This is a story of Mr. Colville ,experiencing what we would call a mid-life crisis, and how we view the past upon reaching middle-age. Colville has left the ownership of a small Indiana newspaper after a failed run for Congress. Seventeen years earlier, his life was on path to become an artist in the spirit of Ruskin. He moves to Florence with a young man’s high hopes, and promptly falls in love. It is hinted that the love affair was not reciprocal, but instead a passing fancy for the young woman. This failed relationship wounds him dramatically.
He leaves Florence to return to the States, and takes over the ownership of a paper his brother bought in a land deal. He is ultimately very successful, beloved by the town for his fair and even-handed news reporting. In all these years, he remains a bachelor. It is only when he steps outside of being the ‘Everyman’ and voices his own opinion in his Congressional race that the townspeople rebuff him. He, in essence, is rejected again in voicing his true feelings. As a result, he sells up and decides to give Florence and art another try seventeen years later.

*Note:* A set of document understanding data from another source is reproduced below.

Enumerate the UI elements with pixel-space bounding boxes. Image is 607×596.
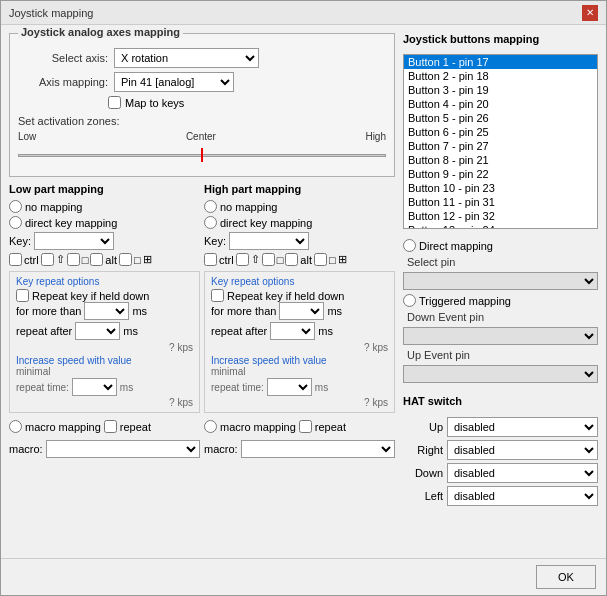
- triggered-mapping-radio[interactable]: [403, 294, 416, 307]
- low-minimal-row: minimal: [16, 366, 193, 377]
- down-event-select[interactable]: [403, 327, 598, 345]
- high-ms1-label: ms: [327, 305, 342, 317]
- low-ctrl-check[interactable]: [9, 253, 22, 266]
- high-part-col: High part mapping no mapping direct key …: [204, 183, 395, 458]
- hat-title: HAT switch: [403, 395, 598, 407]
- list-item[interactable]: Button 10 - pin 23: [404, 181, 597, 195]
- map-to-keys-label: Map to keys: [125, 97, 184, 109]
- list-item[interactable]: Button 4 - pin 20: [404, 97, 597, 111]
- axis-mapping-label: Axis mapping:: [18, 76, 108, 88]
- high-repeat-time-select[interactable]: [267, 378, 312, 396]
- high-direct-key-radio[interactable]: [204, 216, 217, 229]
- low-repeat-after-label: repeat after: [16, 325, 72, 337]
- high-macro-radio[interactable]: [204, 420, 217, 433]
- footer: OK: [1, 558, 606, 595]
- high-shift-icon: ⇧: [251, 253, 260, 266]
- low-alt-check[interactable]: [90, 253, 103, 266]
- low-key-label: Key:: [9, 235, 31, 247]
- direct-pin-select[interactable]: [403, 272, 598, 290]
- list-item[interactable]: Button 8 - pin 21: [404, 153, 597, 167]
- hat-right-select[interactable]: disabled: [447, 440, 598, 460]
- high-kps2-label: ? kps: [211, 397, 388, 408]
- high-ms3-label: ms: [315, 382, 328, 393]
- high-win-check[interactable]: [262, 253, 275, 266]
- high-no-mapping-label: no mapping: [220, 201, 278, 213]
- list-item[interactable]: Button 3 - pin 19: [404, 83, 597, 97]
- close-button[interactable]: ✕: [582, 5, 598, 21]
- up-event-label: Up Event pin: [407, 349, 598, 361]
- high-for-more-select[interactable]: [279, 302, 324, 320]
- high-modifier-row: ctrl ⇧ □ alt □ ⊞: [204, 253, 395, 266]
- low-ms2-label: ms: [123, 325, 138, 337]
- low-repeat-time-select[interactable]: [72, 378, 117, 396]
- ok-button[interactable]: OK: [536, 565, 596, 589]
- high-direct-key-row: direct key mapping: [204, 216, 395, 229]
- high-key-select[interactable]: [229, 232, 309, 250]
- high-no-mapping-radio[interactable]: [204, 200, 217, 213]
- slider-container[interactable]: [18, 144, 386, 166]
- right-panel: Joystick buttons mapping Button 1 - pin …: [403, 33, 598, 550]
- high-part-title: High part mapping: [204, 183, 395, 195]
- high-key-label: Key:: [204, 235, 226, 247]
- low-macro-select[interactable]: [46, 440, 200, 458]
- triggered-mapping-row: Triggered mapping: [403, 294, 598, 307]
- list-item[interactable]: Button 5 - pin 26: [404, 111, 597, 125]
- low-win-check[interactable]: [67, 253, 80, 266]
- high-shift-check[interactable]: [236, 253, 249, 266]
- up-event-select[interactable]: [403, 365, 598, 383]
- list-item[interactable]: Button 9 - pin 22: [404, 167, 597, 181]
- low-key-row: Key:: [9, 232, 200, 250]
- low-repeat-after-select[interactable]: [75, 322, 120, 340]
- select-axis-label: Select axis:: [18, 52, 108, 64]
- high-speed-title: Increase speed with value: [211, 355, 388, 366]
- direct-mapping-radio[interactable]: [403, 239, 416, 252]
- high-ctrl-check[interactable]: [204, 253, 217, 266]
- low-macro-radio[interactable]: [9, 420, 22, 433]
- low-fn-check[interactable]: [119, 253, 132, 266]
- low-ms3-label: ms: [120, 382, 133, 393]
- hat-down-select[interactable]: disabled: [447, 463, 598, 483]
- hat-up-select[interactable]: disabled: [447, 417, 598, 437]
- high-direct-key-label: direct key mapping: [220, 217, 312, 229]
- high-repeat-checkbox[interactable]: [211, 289, 224, 302]
- list-item[interactable]: Button 7 - pin 27: [404, 139, 597, 153]
- list-item[interactable]: Button 11 - pin 31: [404, 195, 597, 209]
- low-win-icon: □: [82, 254, 89, 266]
- map-to-keys-checkbox[interactable]: [108, 96, 121, 109]
- low-for-more-select[interactable]: [84, 302, 129, 320]
- hat-left-select[interactable]: disabled: [447, 486, 598, 506]
- low-ms1-label: ms: [132, 305, 147, 317]
- button-list[interactable]: Button 1 - pin 17 Button 2 - pin 18 Butt…: [403, 54, 598, 229]
- high-alt-check[interactable]: [285, 253, 298, 266]
- high-repeat-after-select[interactable]: [270, 322, 315, 340]
- high-repeat-check-row: Repeat key if held down: [211, 289, 388, 302]
- hat-down-label: Down: [403, 467, 443, 479]
- low-macro-repeat-check[interactable]: [104, 420, 117, 433]
- high-macro-row: macro mapping repeat: [204, 420, 395, 433]
- axis-select[interactable]: X rotation: [114, 48, 259, 68]
- hat-right-label: Right: [403, 444, 443, 456]
- low-no-mapping-radio[interactable]: [9, 200, 22, 213]
- map-to-keys-row: Map to keys: [108, 96, 386, 109]
- list-item[interactable]: Button 6 - pin 25: [404, 125, 597, 139]
- low-repeat-checkbox[interactable]: [16, 289, 29, 302]
- low-for-more-label: for more than: [16, 305, 81, 317]
- low-shift-check[interactable]: [41, 253, 54, 266]
- list-item[interactable]: Button 13 - pin 24: [404, 223, 597, 229]
- content-area: Joystick analog axes mapping Select axis…: [1, 25, 606, 558]
- low-key-select[interactable]: [34, 232, 114, 250]
- slider-low-label: Low: [18, 131, 36, 142]
- high-macro-repeat-check[interactable]: [299, 420, 312, 433]
- list-item[interactable]: Button 2 - pin 18: [404, 69, 597, 83]
- axis-mapping-select[interactable]: Pin 41 [analog]: [114, 72, 234, 92]
- high-ctrl-label: ctrl: [219, 254, 234, 266]
- list-item[interactable]: Button 1 - pin 17: [404, 55, 597, 69]
- high-alt-label: alt: [300, 254, 312, 266]
- high-fn-check[interactable]: [314, 253, 327, 266]
- low-direct-key-radio[interactable]: [9, 216, 22, 229]
- high-macro-select[interactable]: [241, 440, 395, 458]
- list-item[interactable]: Button 12 - pin 32: [404, 209, 597, 223]
- low-speed-title: Increase speed with value: [16, 355, 193, 366]
- high-macro-input-row: macro:: [204, 440, 395, 458]
- high-for-more-row: for more than ms: [211, 302, 388, 320]
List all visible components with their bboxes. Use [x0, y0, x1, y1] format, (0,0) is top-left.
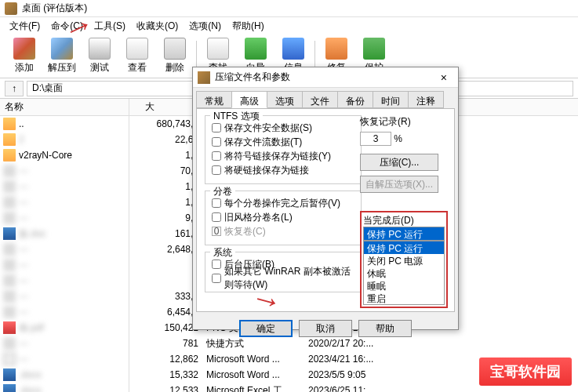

Within the first day of his return to Italy, he runs into a widow, a Mrs. Bowen, her small daughter Effie and her charge for the season, twenty-year-old Imogene Graham. It seems that Mrs. Bowen, seventeen years earlier, was the best friend of the girl who threw over Colville. As a wealthy widow, she spends the majority of her time in Florence, rarely returning to the States. Colville and she strike up an instant reacquaintance and friendship. Colville is doting upon her small daughter and charming at every party and ball they attend. It looks like Mrs. Bowen would be an ideal wife for Colville after his life of rejection. But as I mentioned, this is a mid-life crisis theme. The young and beautiful Imogene, with her sparkling youth, entrances Colville. He is living his own past. Mrs. Bowen is keenly aware of his path, but what can stop him?
I really enjoyed this, my first William Dean Howells book. His admiration for authors Henry James and George Eliot are seen, as he gives a vibrancy to the exchanges between characters and in the European setting, specific customs and mores. His great friendship with Mark Twain is evident in the clever humor and the retrospectives of an American abroad.